Remote e-Voting Schedule

The remote e-voting facility will be available during the following period, after which the e-voting module will be disabled by CDSL. Once a vote is cast, it cannot be subsequently changed.

Parameter: Details
Commencement of Remote e-Voting: Saturday, May 16, 2026 at 9:00 a.m. (IST)
End of Remote e-Voting: Sunday, June 14, 2026 at 5:00 p.m. (IST)
Declaration of Voting Results: On or before Tuesday, June 16, 2026
Cut-off Date: Friday, May 08, 2026
e-Voting Agency: Central Depository Services (India) Limited (CDSL)
Registrar & Share Transfer Agent: Bigshare Services Private Limited
Scrutinizer: CS. Ajay Suman Shrivastava (CP No. 3479), Practicing Company Secretary

Special Business Items

The Postal Ballot Notice places five resolutions before the members for approval. Four resolutions are proposed as Ordinary Resolutions and one as a Special Resolution. All resolutions, if passed by the requisite majority, shall be deemed to have been passed on June 14, 2026.

S.No. Type of Resolution Resolution
1. Ordinary Resolution Appointment of Shri. Sanjay Kumar Sanghi (DIN: 00629693) as Chairman and Managing Director (Corporate Affairs) of the Company.
2. Ordinary Resolution Change in Designation of Shri. Ritesh Kumar Sanghi (DIN: 00628033) from Managing Director to Joint Managing Director (Operations) of the Company.
3. Ordinary Resolution Regularization of Mrs. Bhavna Sanghi as Director of the Company.
4. Ordinary Resolution Appointment of Mrs. Bhavna Sanghi as Whole-Time Director of the Company.
5. Special Resolution Regularization of Ms. Donthineni Srilekha as a Non-Executive Independent Director of the Company.
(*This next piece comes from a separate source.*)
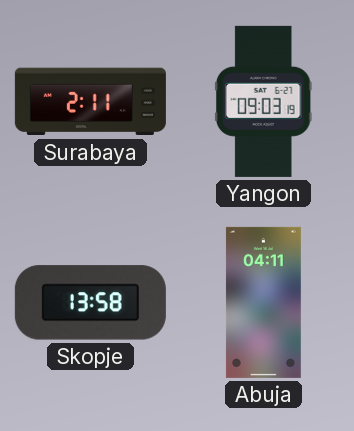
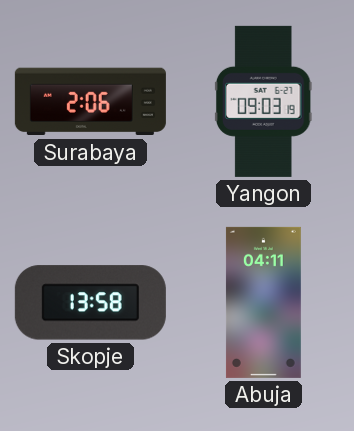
Surabaya: 2:11 -> 2:06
Item No. 1: Appointment of Shri. Sanjay Kumar Sanghi as Chairman and Managing Director (Corporate Affairs)

The Board of Directors, based on the recommendation of the Nomination and Remuneration Committee at its meeting held on April 22, 2026, has approved the appointment of Shri. Sanjay Kumar Sanghi (DIN: 00629693) as Chairman and Managing Director (Corporate Affairs) for a period of 5 (Five) years with effect from April 22, 2026, subject to member approval. Shri. Sanghi possesses 36 years of experience in corporate affairs, management, and business operations. His proposed monthly remuneration is as follows:

Particulars: Remuneration
Basic Salary: 3,00,000
House Rent Allowance: 1,80,000
Dearness Allowance: 1,20,000
Monthly Gross Salary: 6,00,000

Item No. 2: Change in Designation of Shri. Ritesh Kumar Sanghi

The Board has approved the change in designation of Shri. Ritesh Kumar Sanghi (DIN: 00628033) from Managing Director to Joint Managing Director (Operations) with effect from April 22, 2026, without any change in the terms and conditions of his appointment, including remuneration. The proposed change is aimed at strengthening the operational leadership structure of the Company.
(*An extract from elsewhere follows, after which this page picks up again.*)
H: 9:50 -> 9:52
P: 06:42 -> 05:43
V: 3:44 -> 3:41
Item No. 3 & 4: Regularization and Appointment of Mrs. Bhavna Sanghi as Whole-Time Director

The Board appointed Mrs. Bhavna Sanghi (DIN: 02681438) as an Additional Director with effect from April 22, 2026. The Postal Ballot seeks member approval for her regularization as Director (Item No. 3) and her appointment as Whole-Time Director (Item No. 4) for a period of 5 (Five) years from April 22, 2026 to April 21, 2031. Her proposed monthly remuneration is as follows:

Particulars: Remuneration
Basic Salary: 2,00,000
House Rent Allowance: 1,20,000
Dearness Allowance: 80,000
Monthly Gross Salary: 4,00,000

Item No. 5: Regularization of Ms. Donthineni Srilekha as Non-Executive Independent Director (Special Resolution)
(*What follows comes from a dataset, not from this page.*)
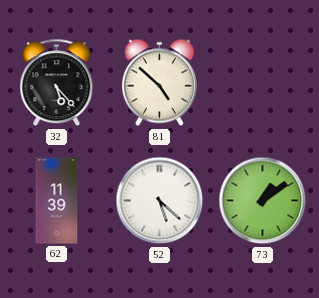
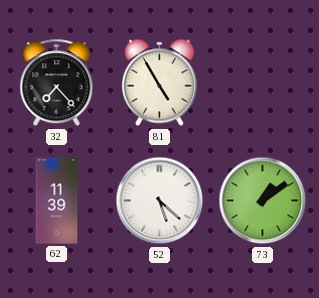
32: 5:23 -> 7:23
81: 4:52 -> 4:55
The Board appointed Ms. Donthineni Srilekha (DIN: 11672235) as an Additional Director in the capacity of Independent Director with effect from April 22, 2026. Member approval is sought for her appointment as a Non-Executive Independent Director for a term of 5 (five) consecutive years from April 22, 2026. Ms. Srilekha is a qualified Company Secretary and practicing Advocate with experience in corporate law, regulatory compliance, and litigation before the High Court of Telangana and the National Company Law Tribunal (NCLT). She is also a certified Independent Director from the Indian Institute of Corporate Affairs (IICA). She shall be entitled to sitting fees of ₹1,50,000 per annum.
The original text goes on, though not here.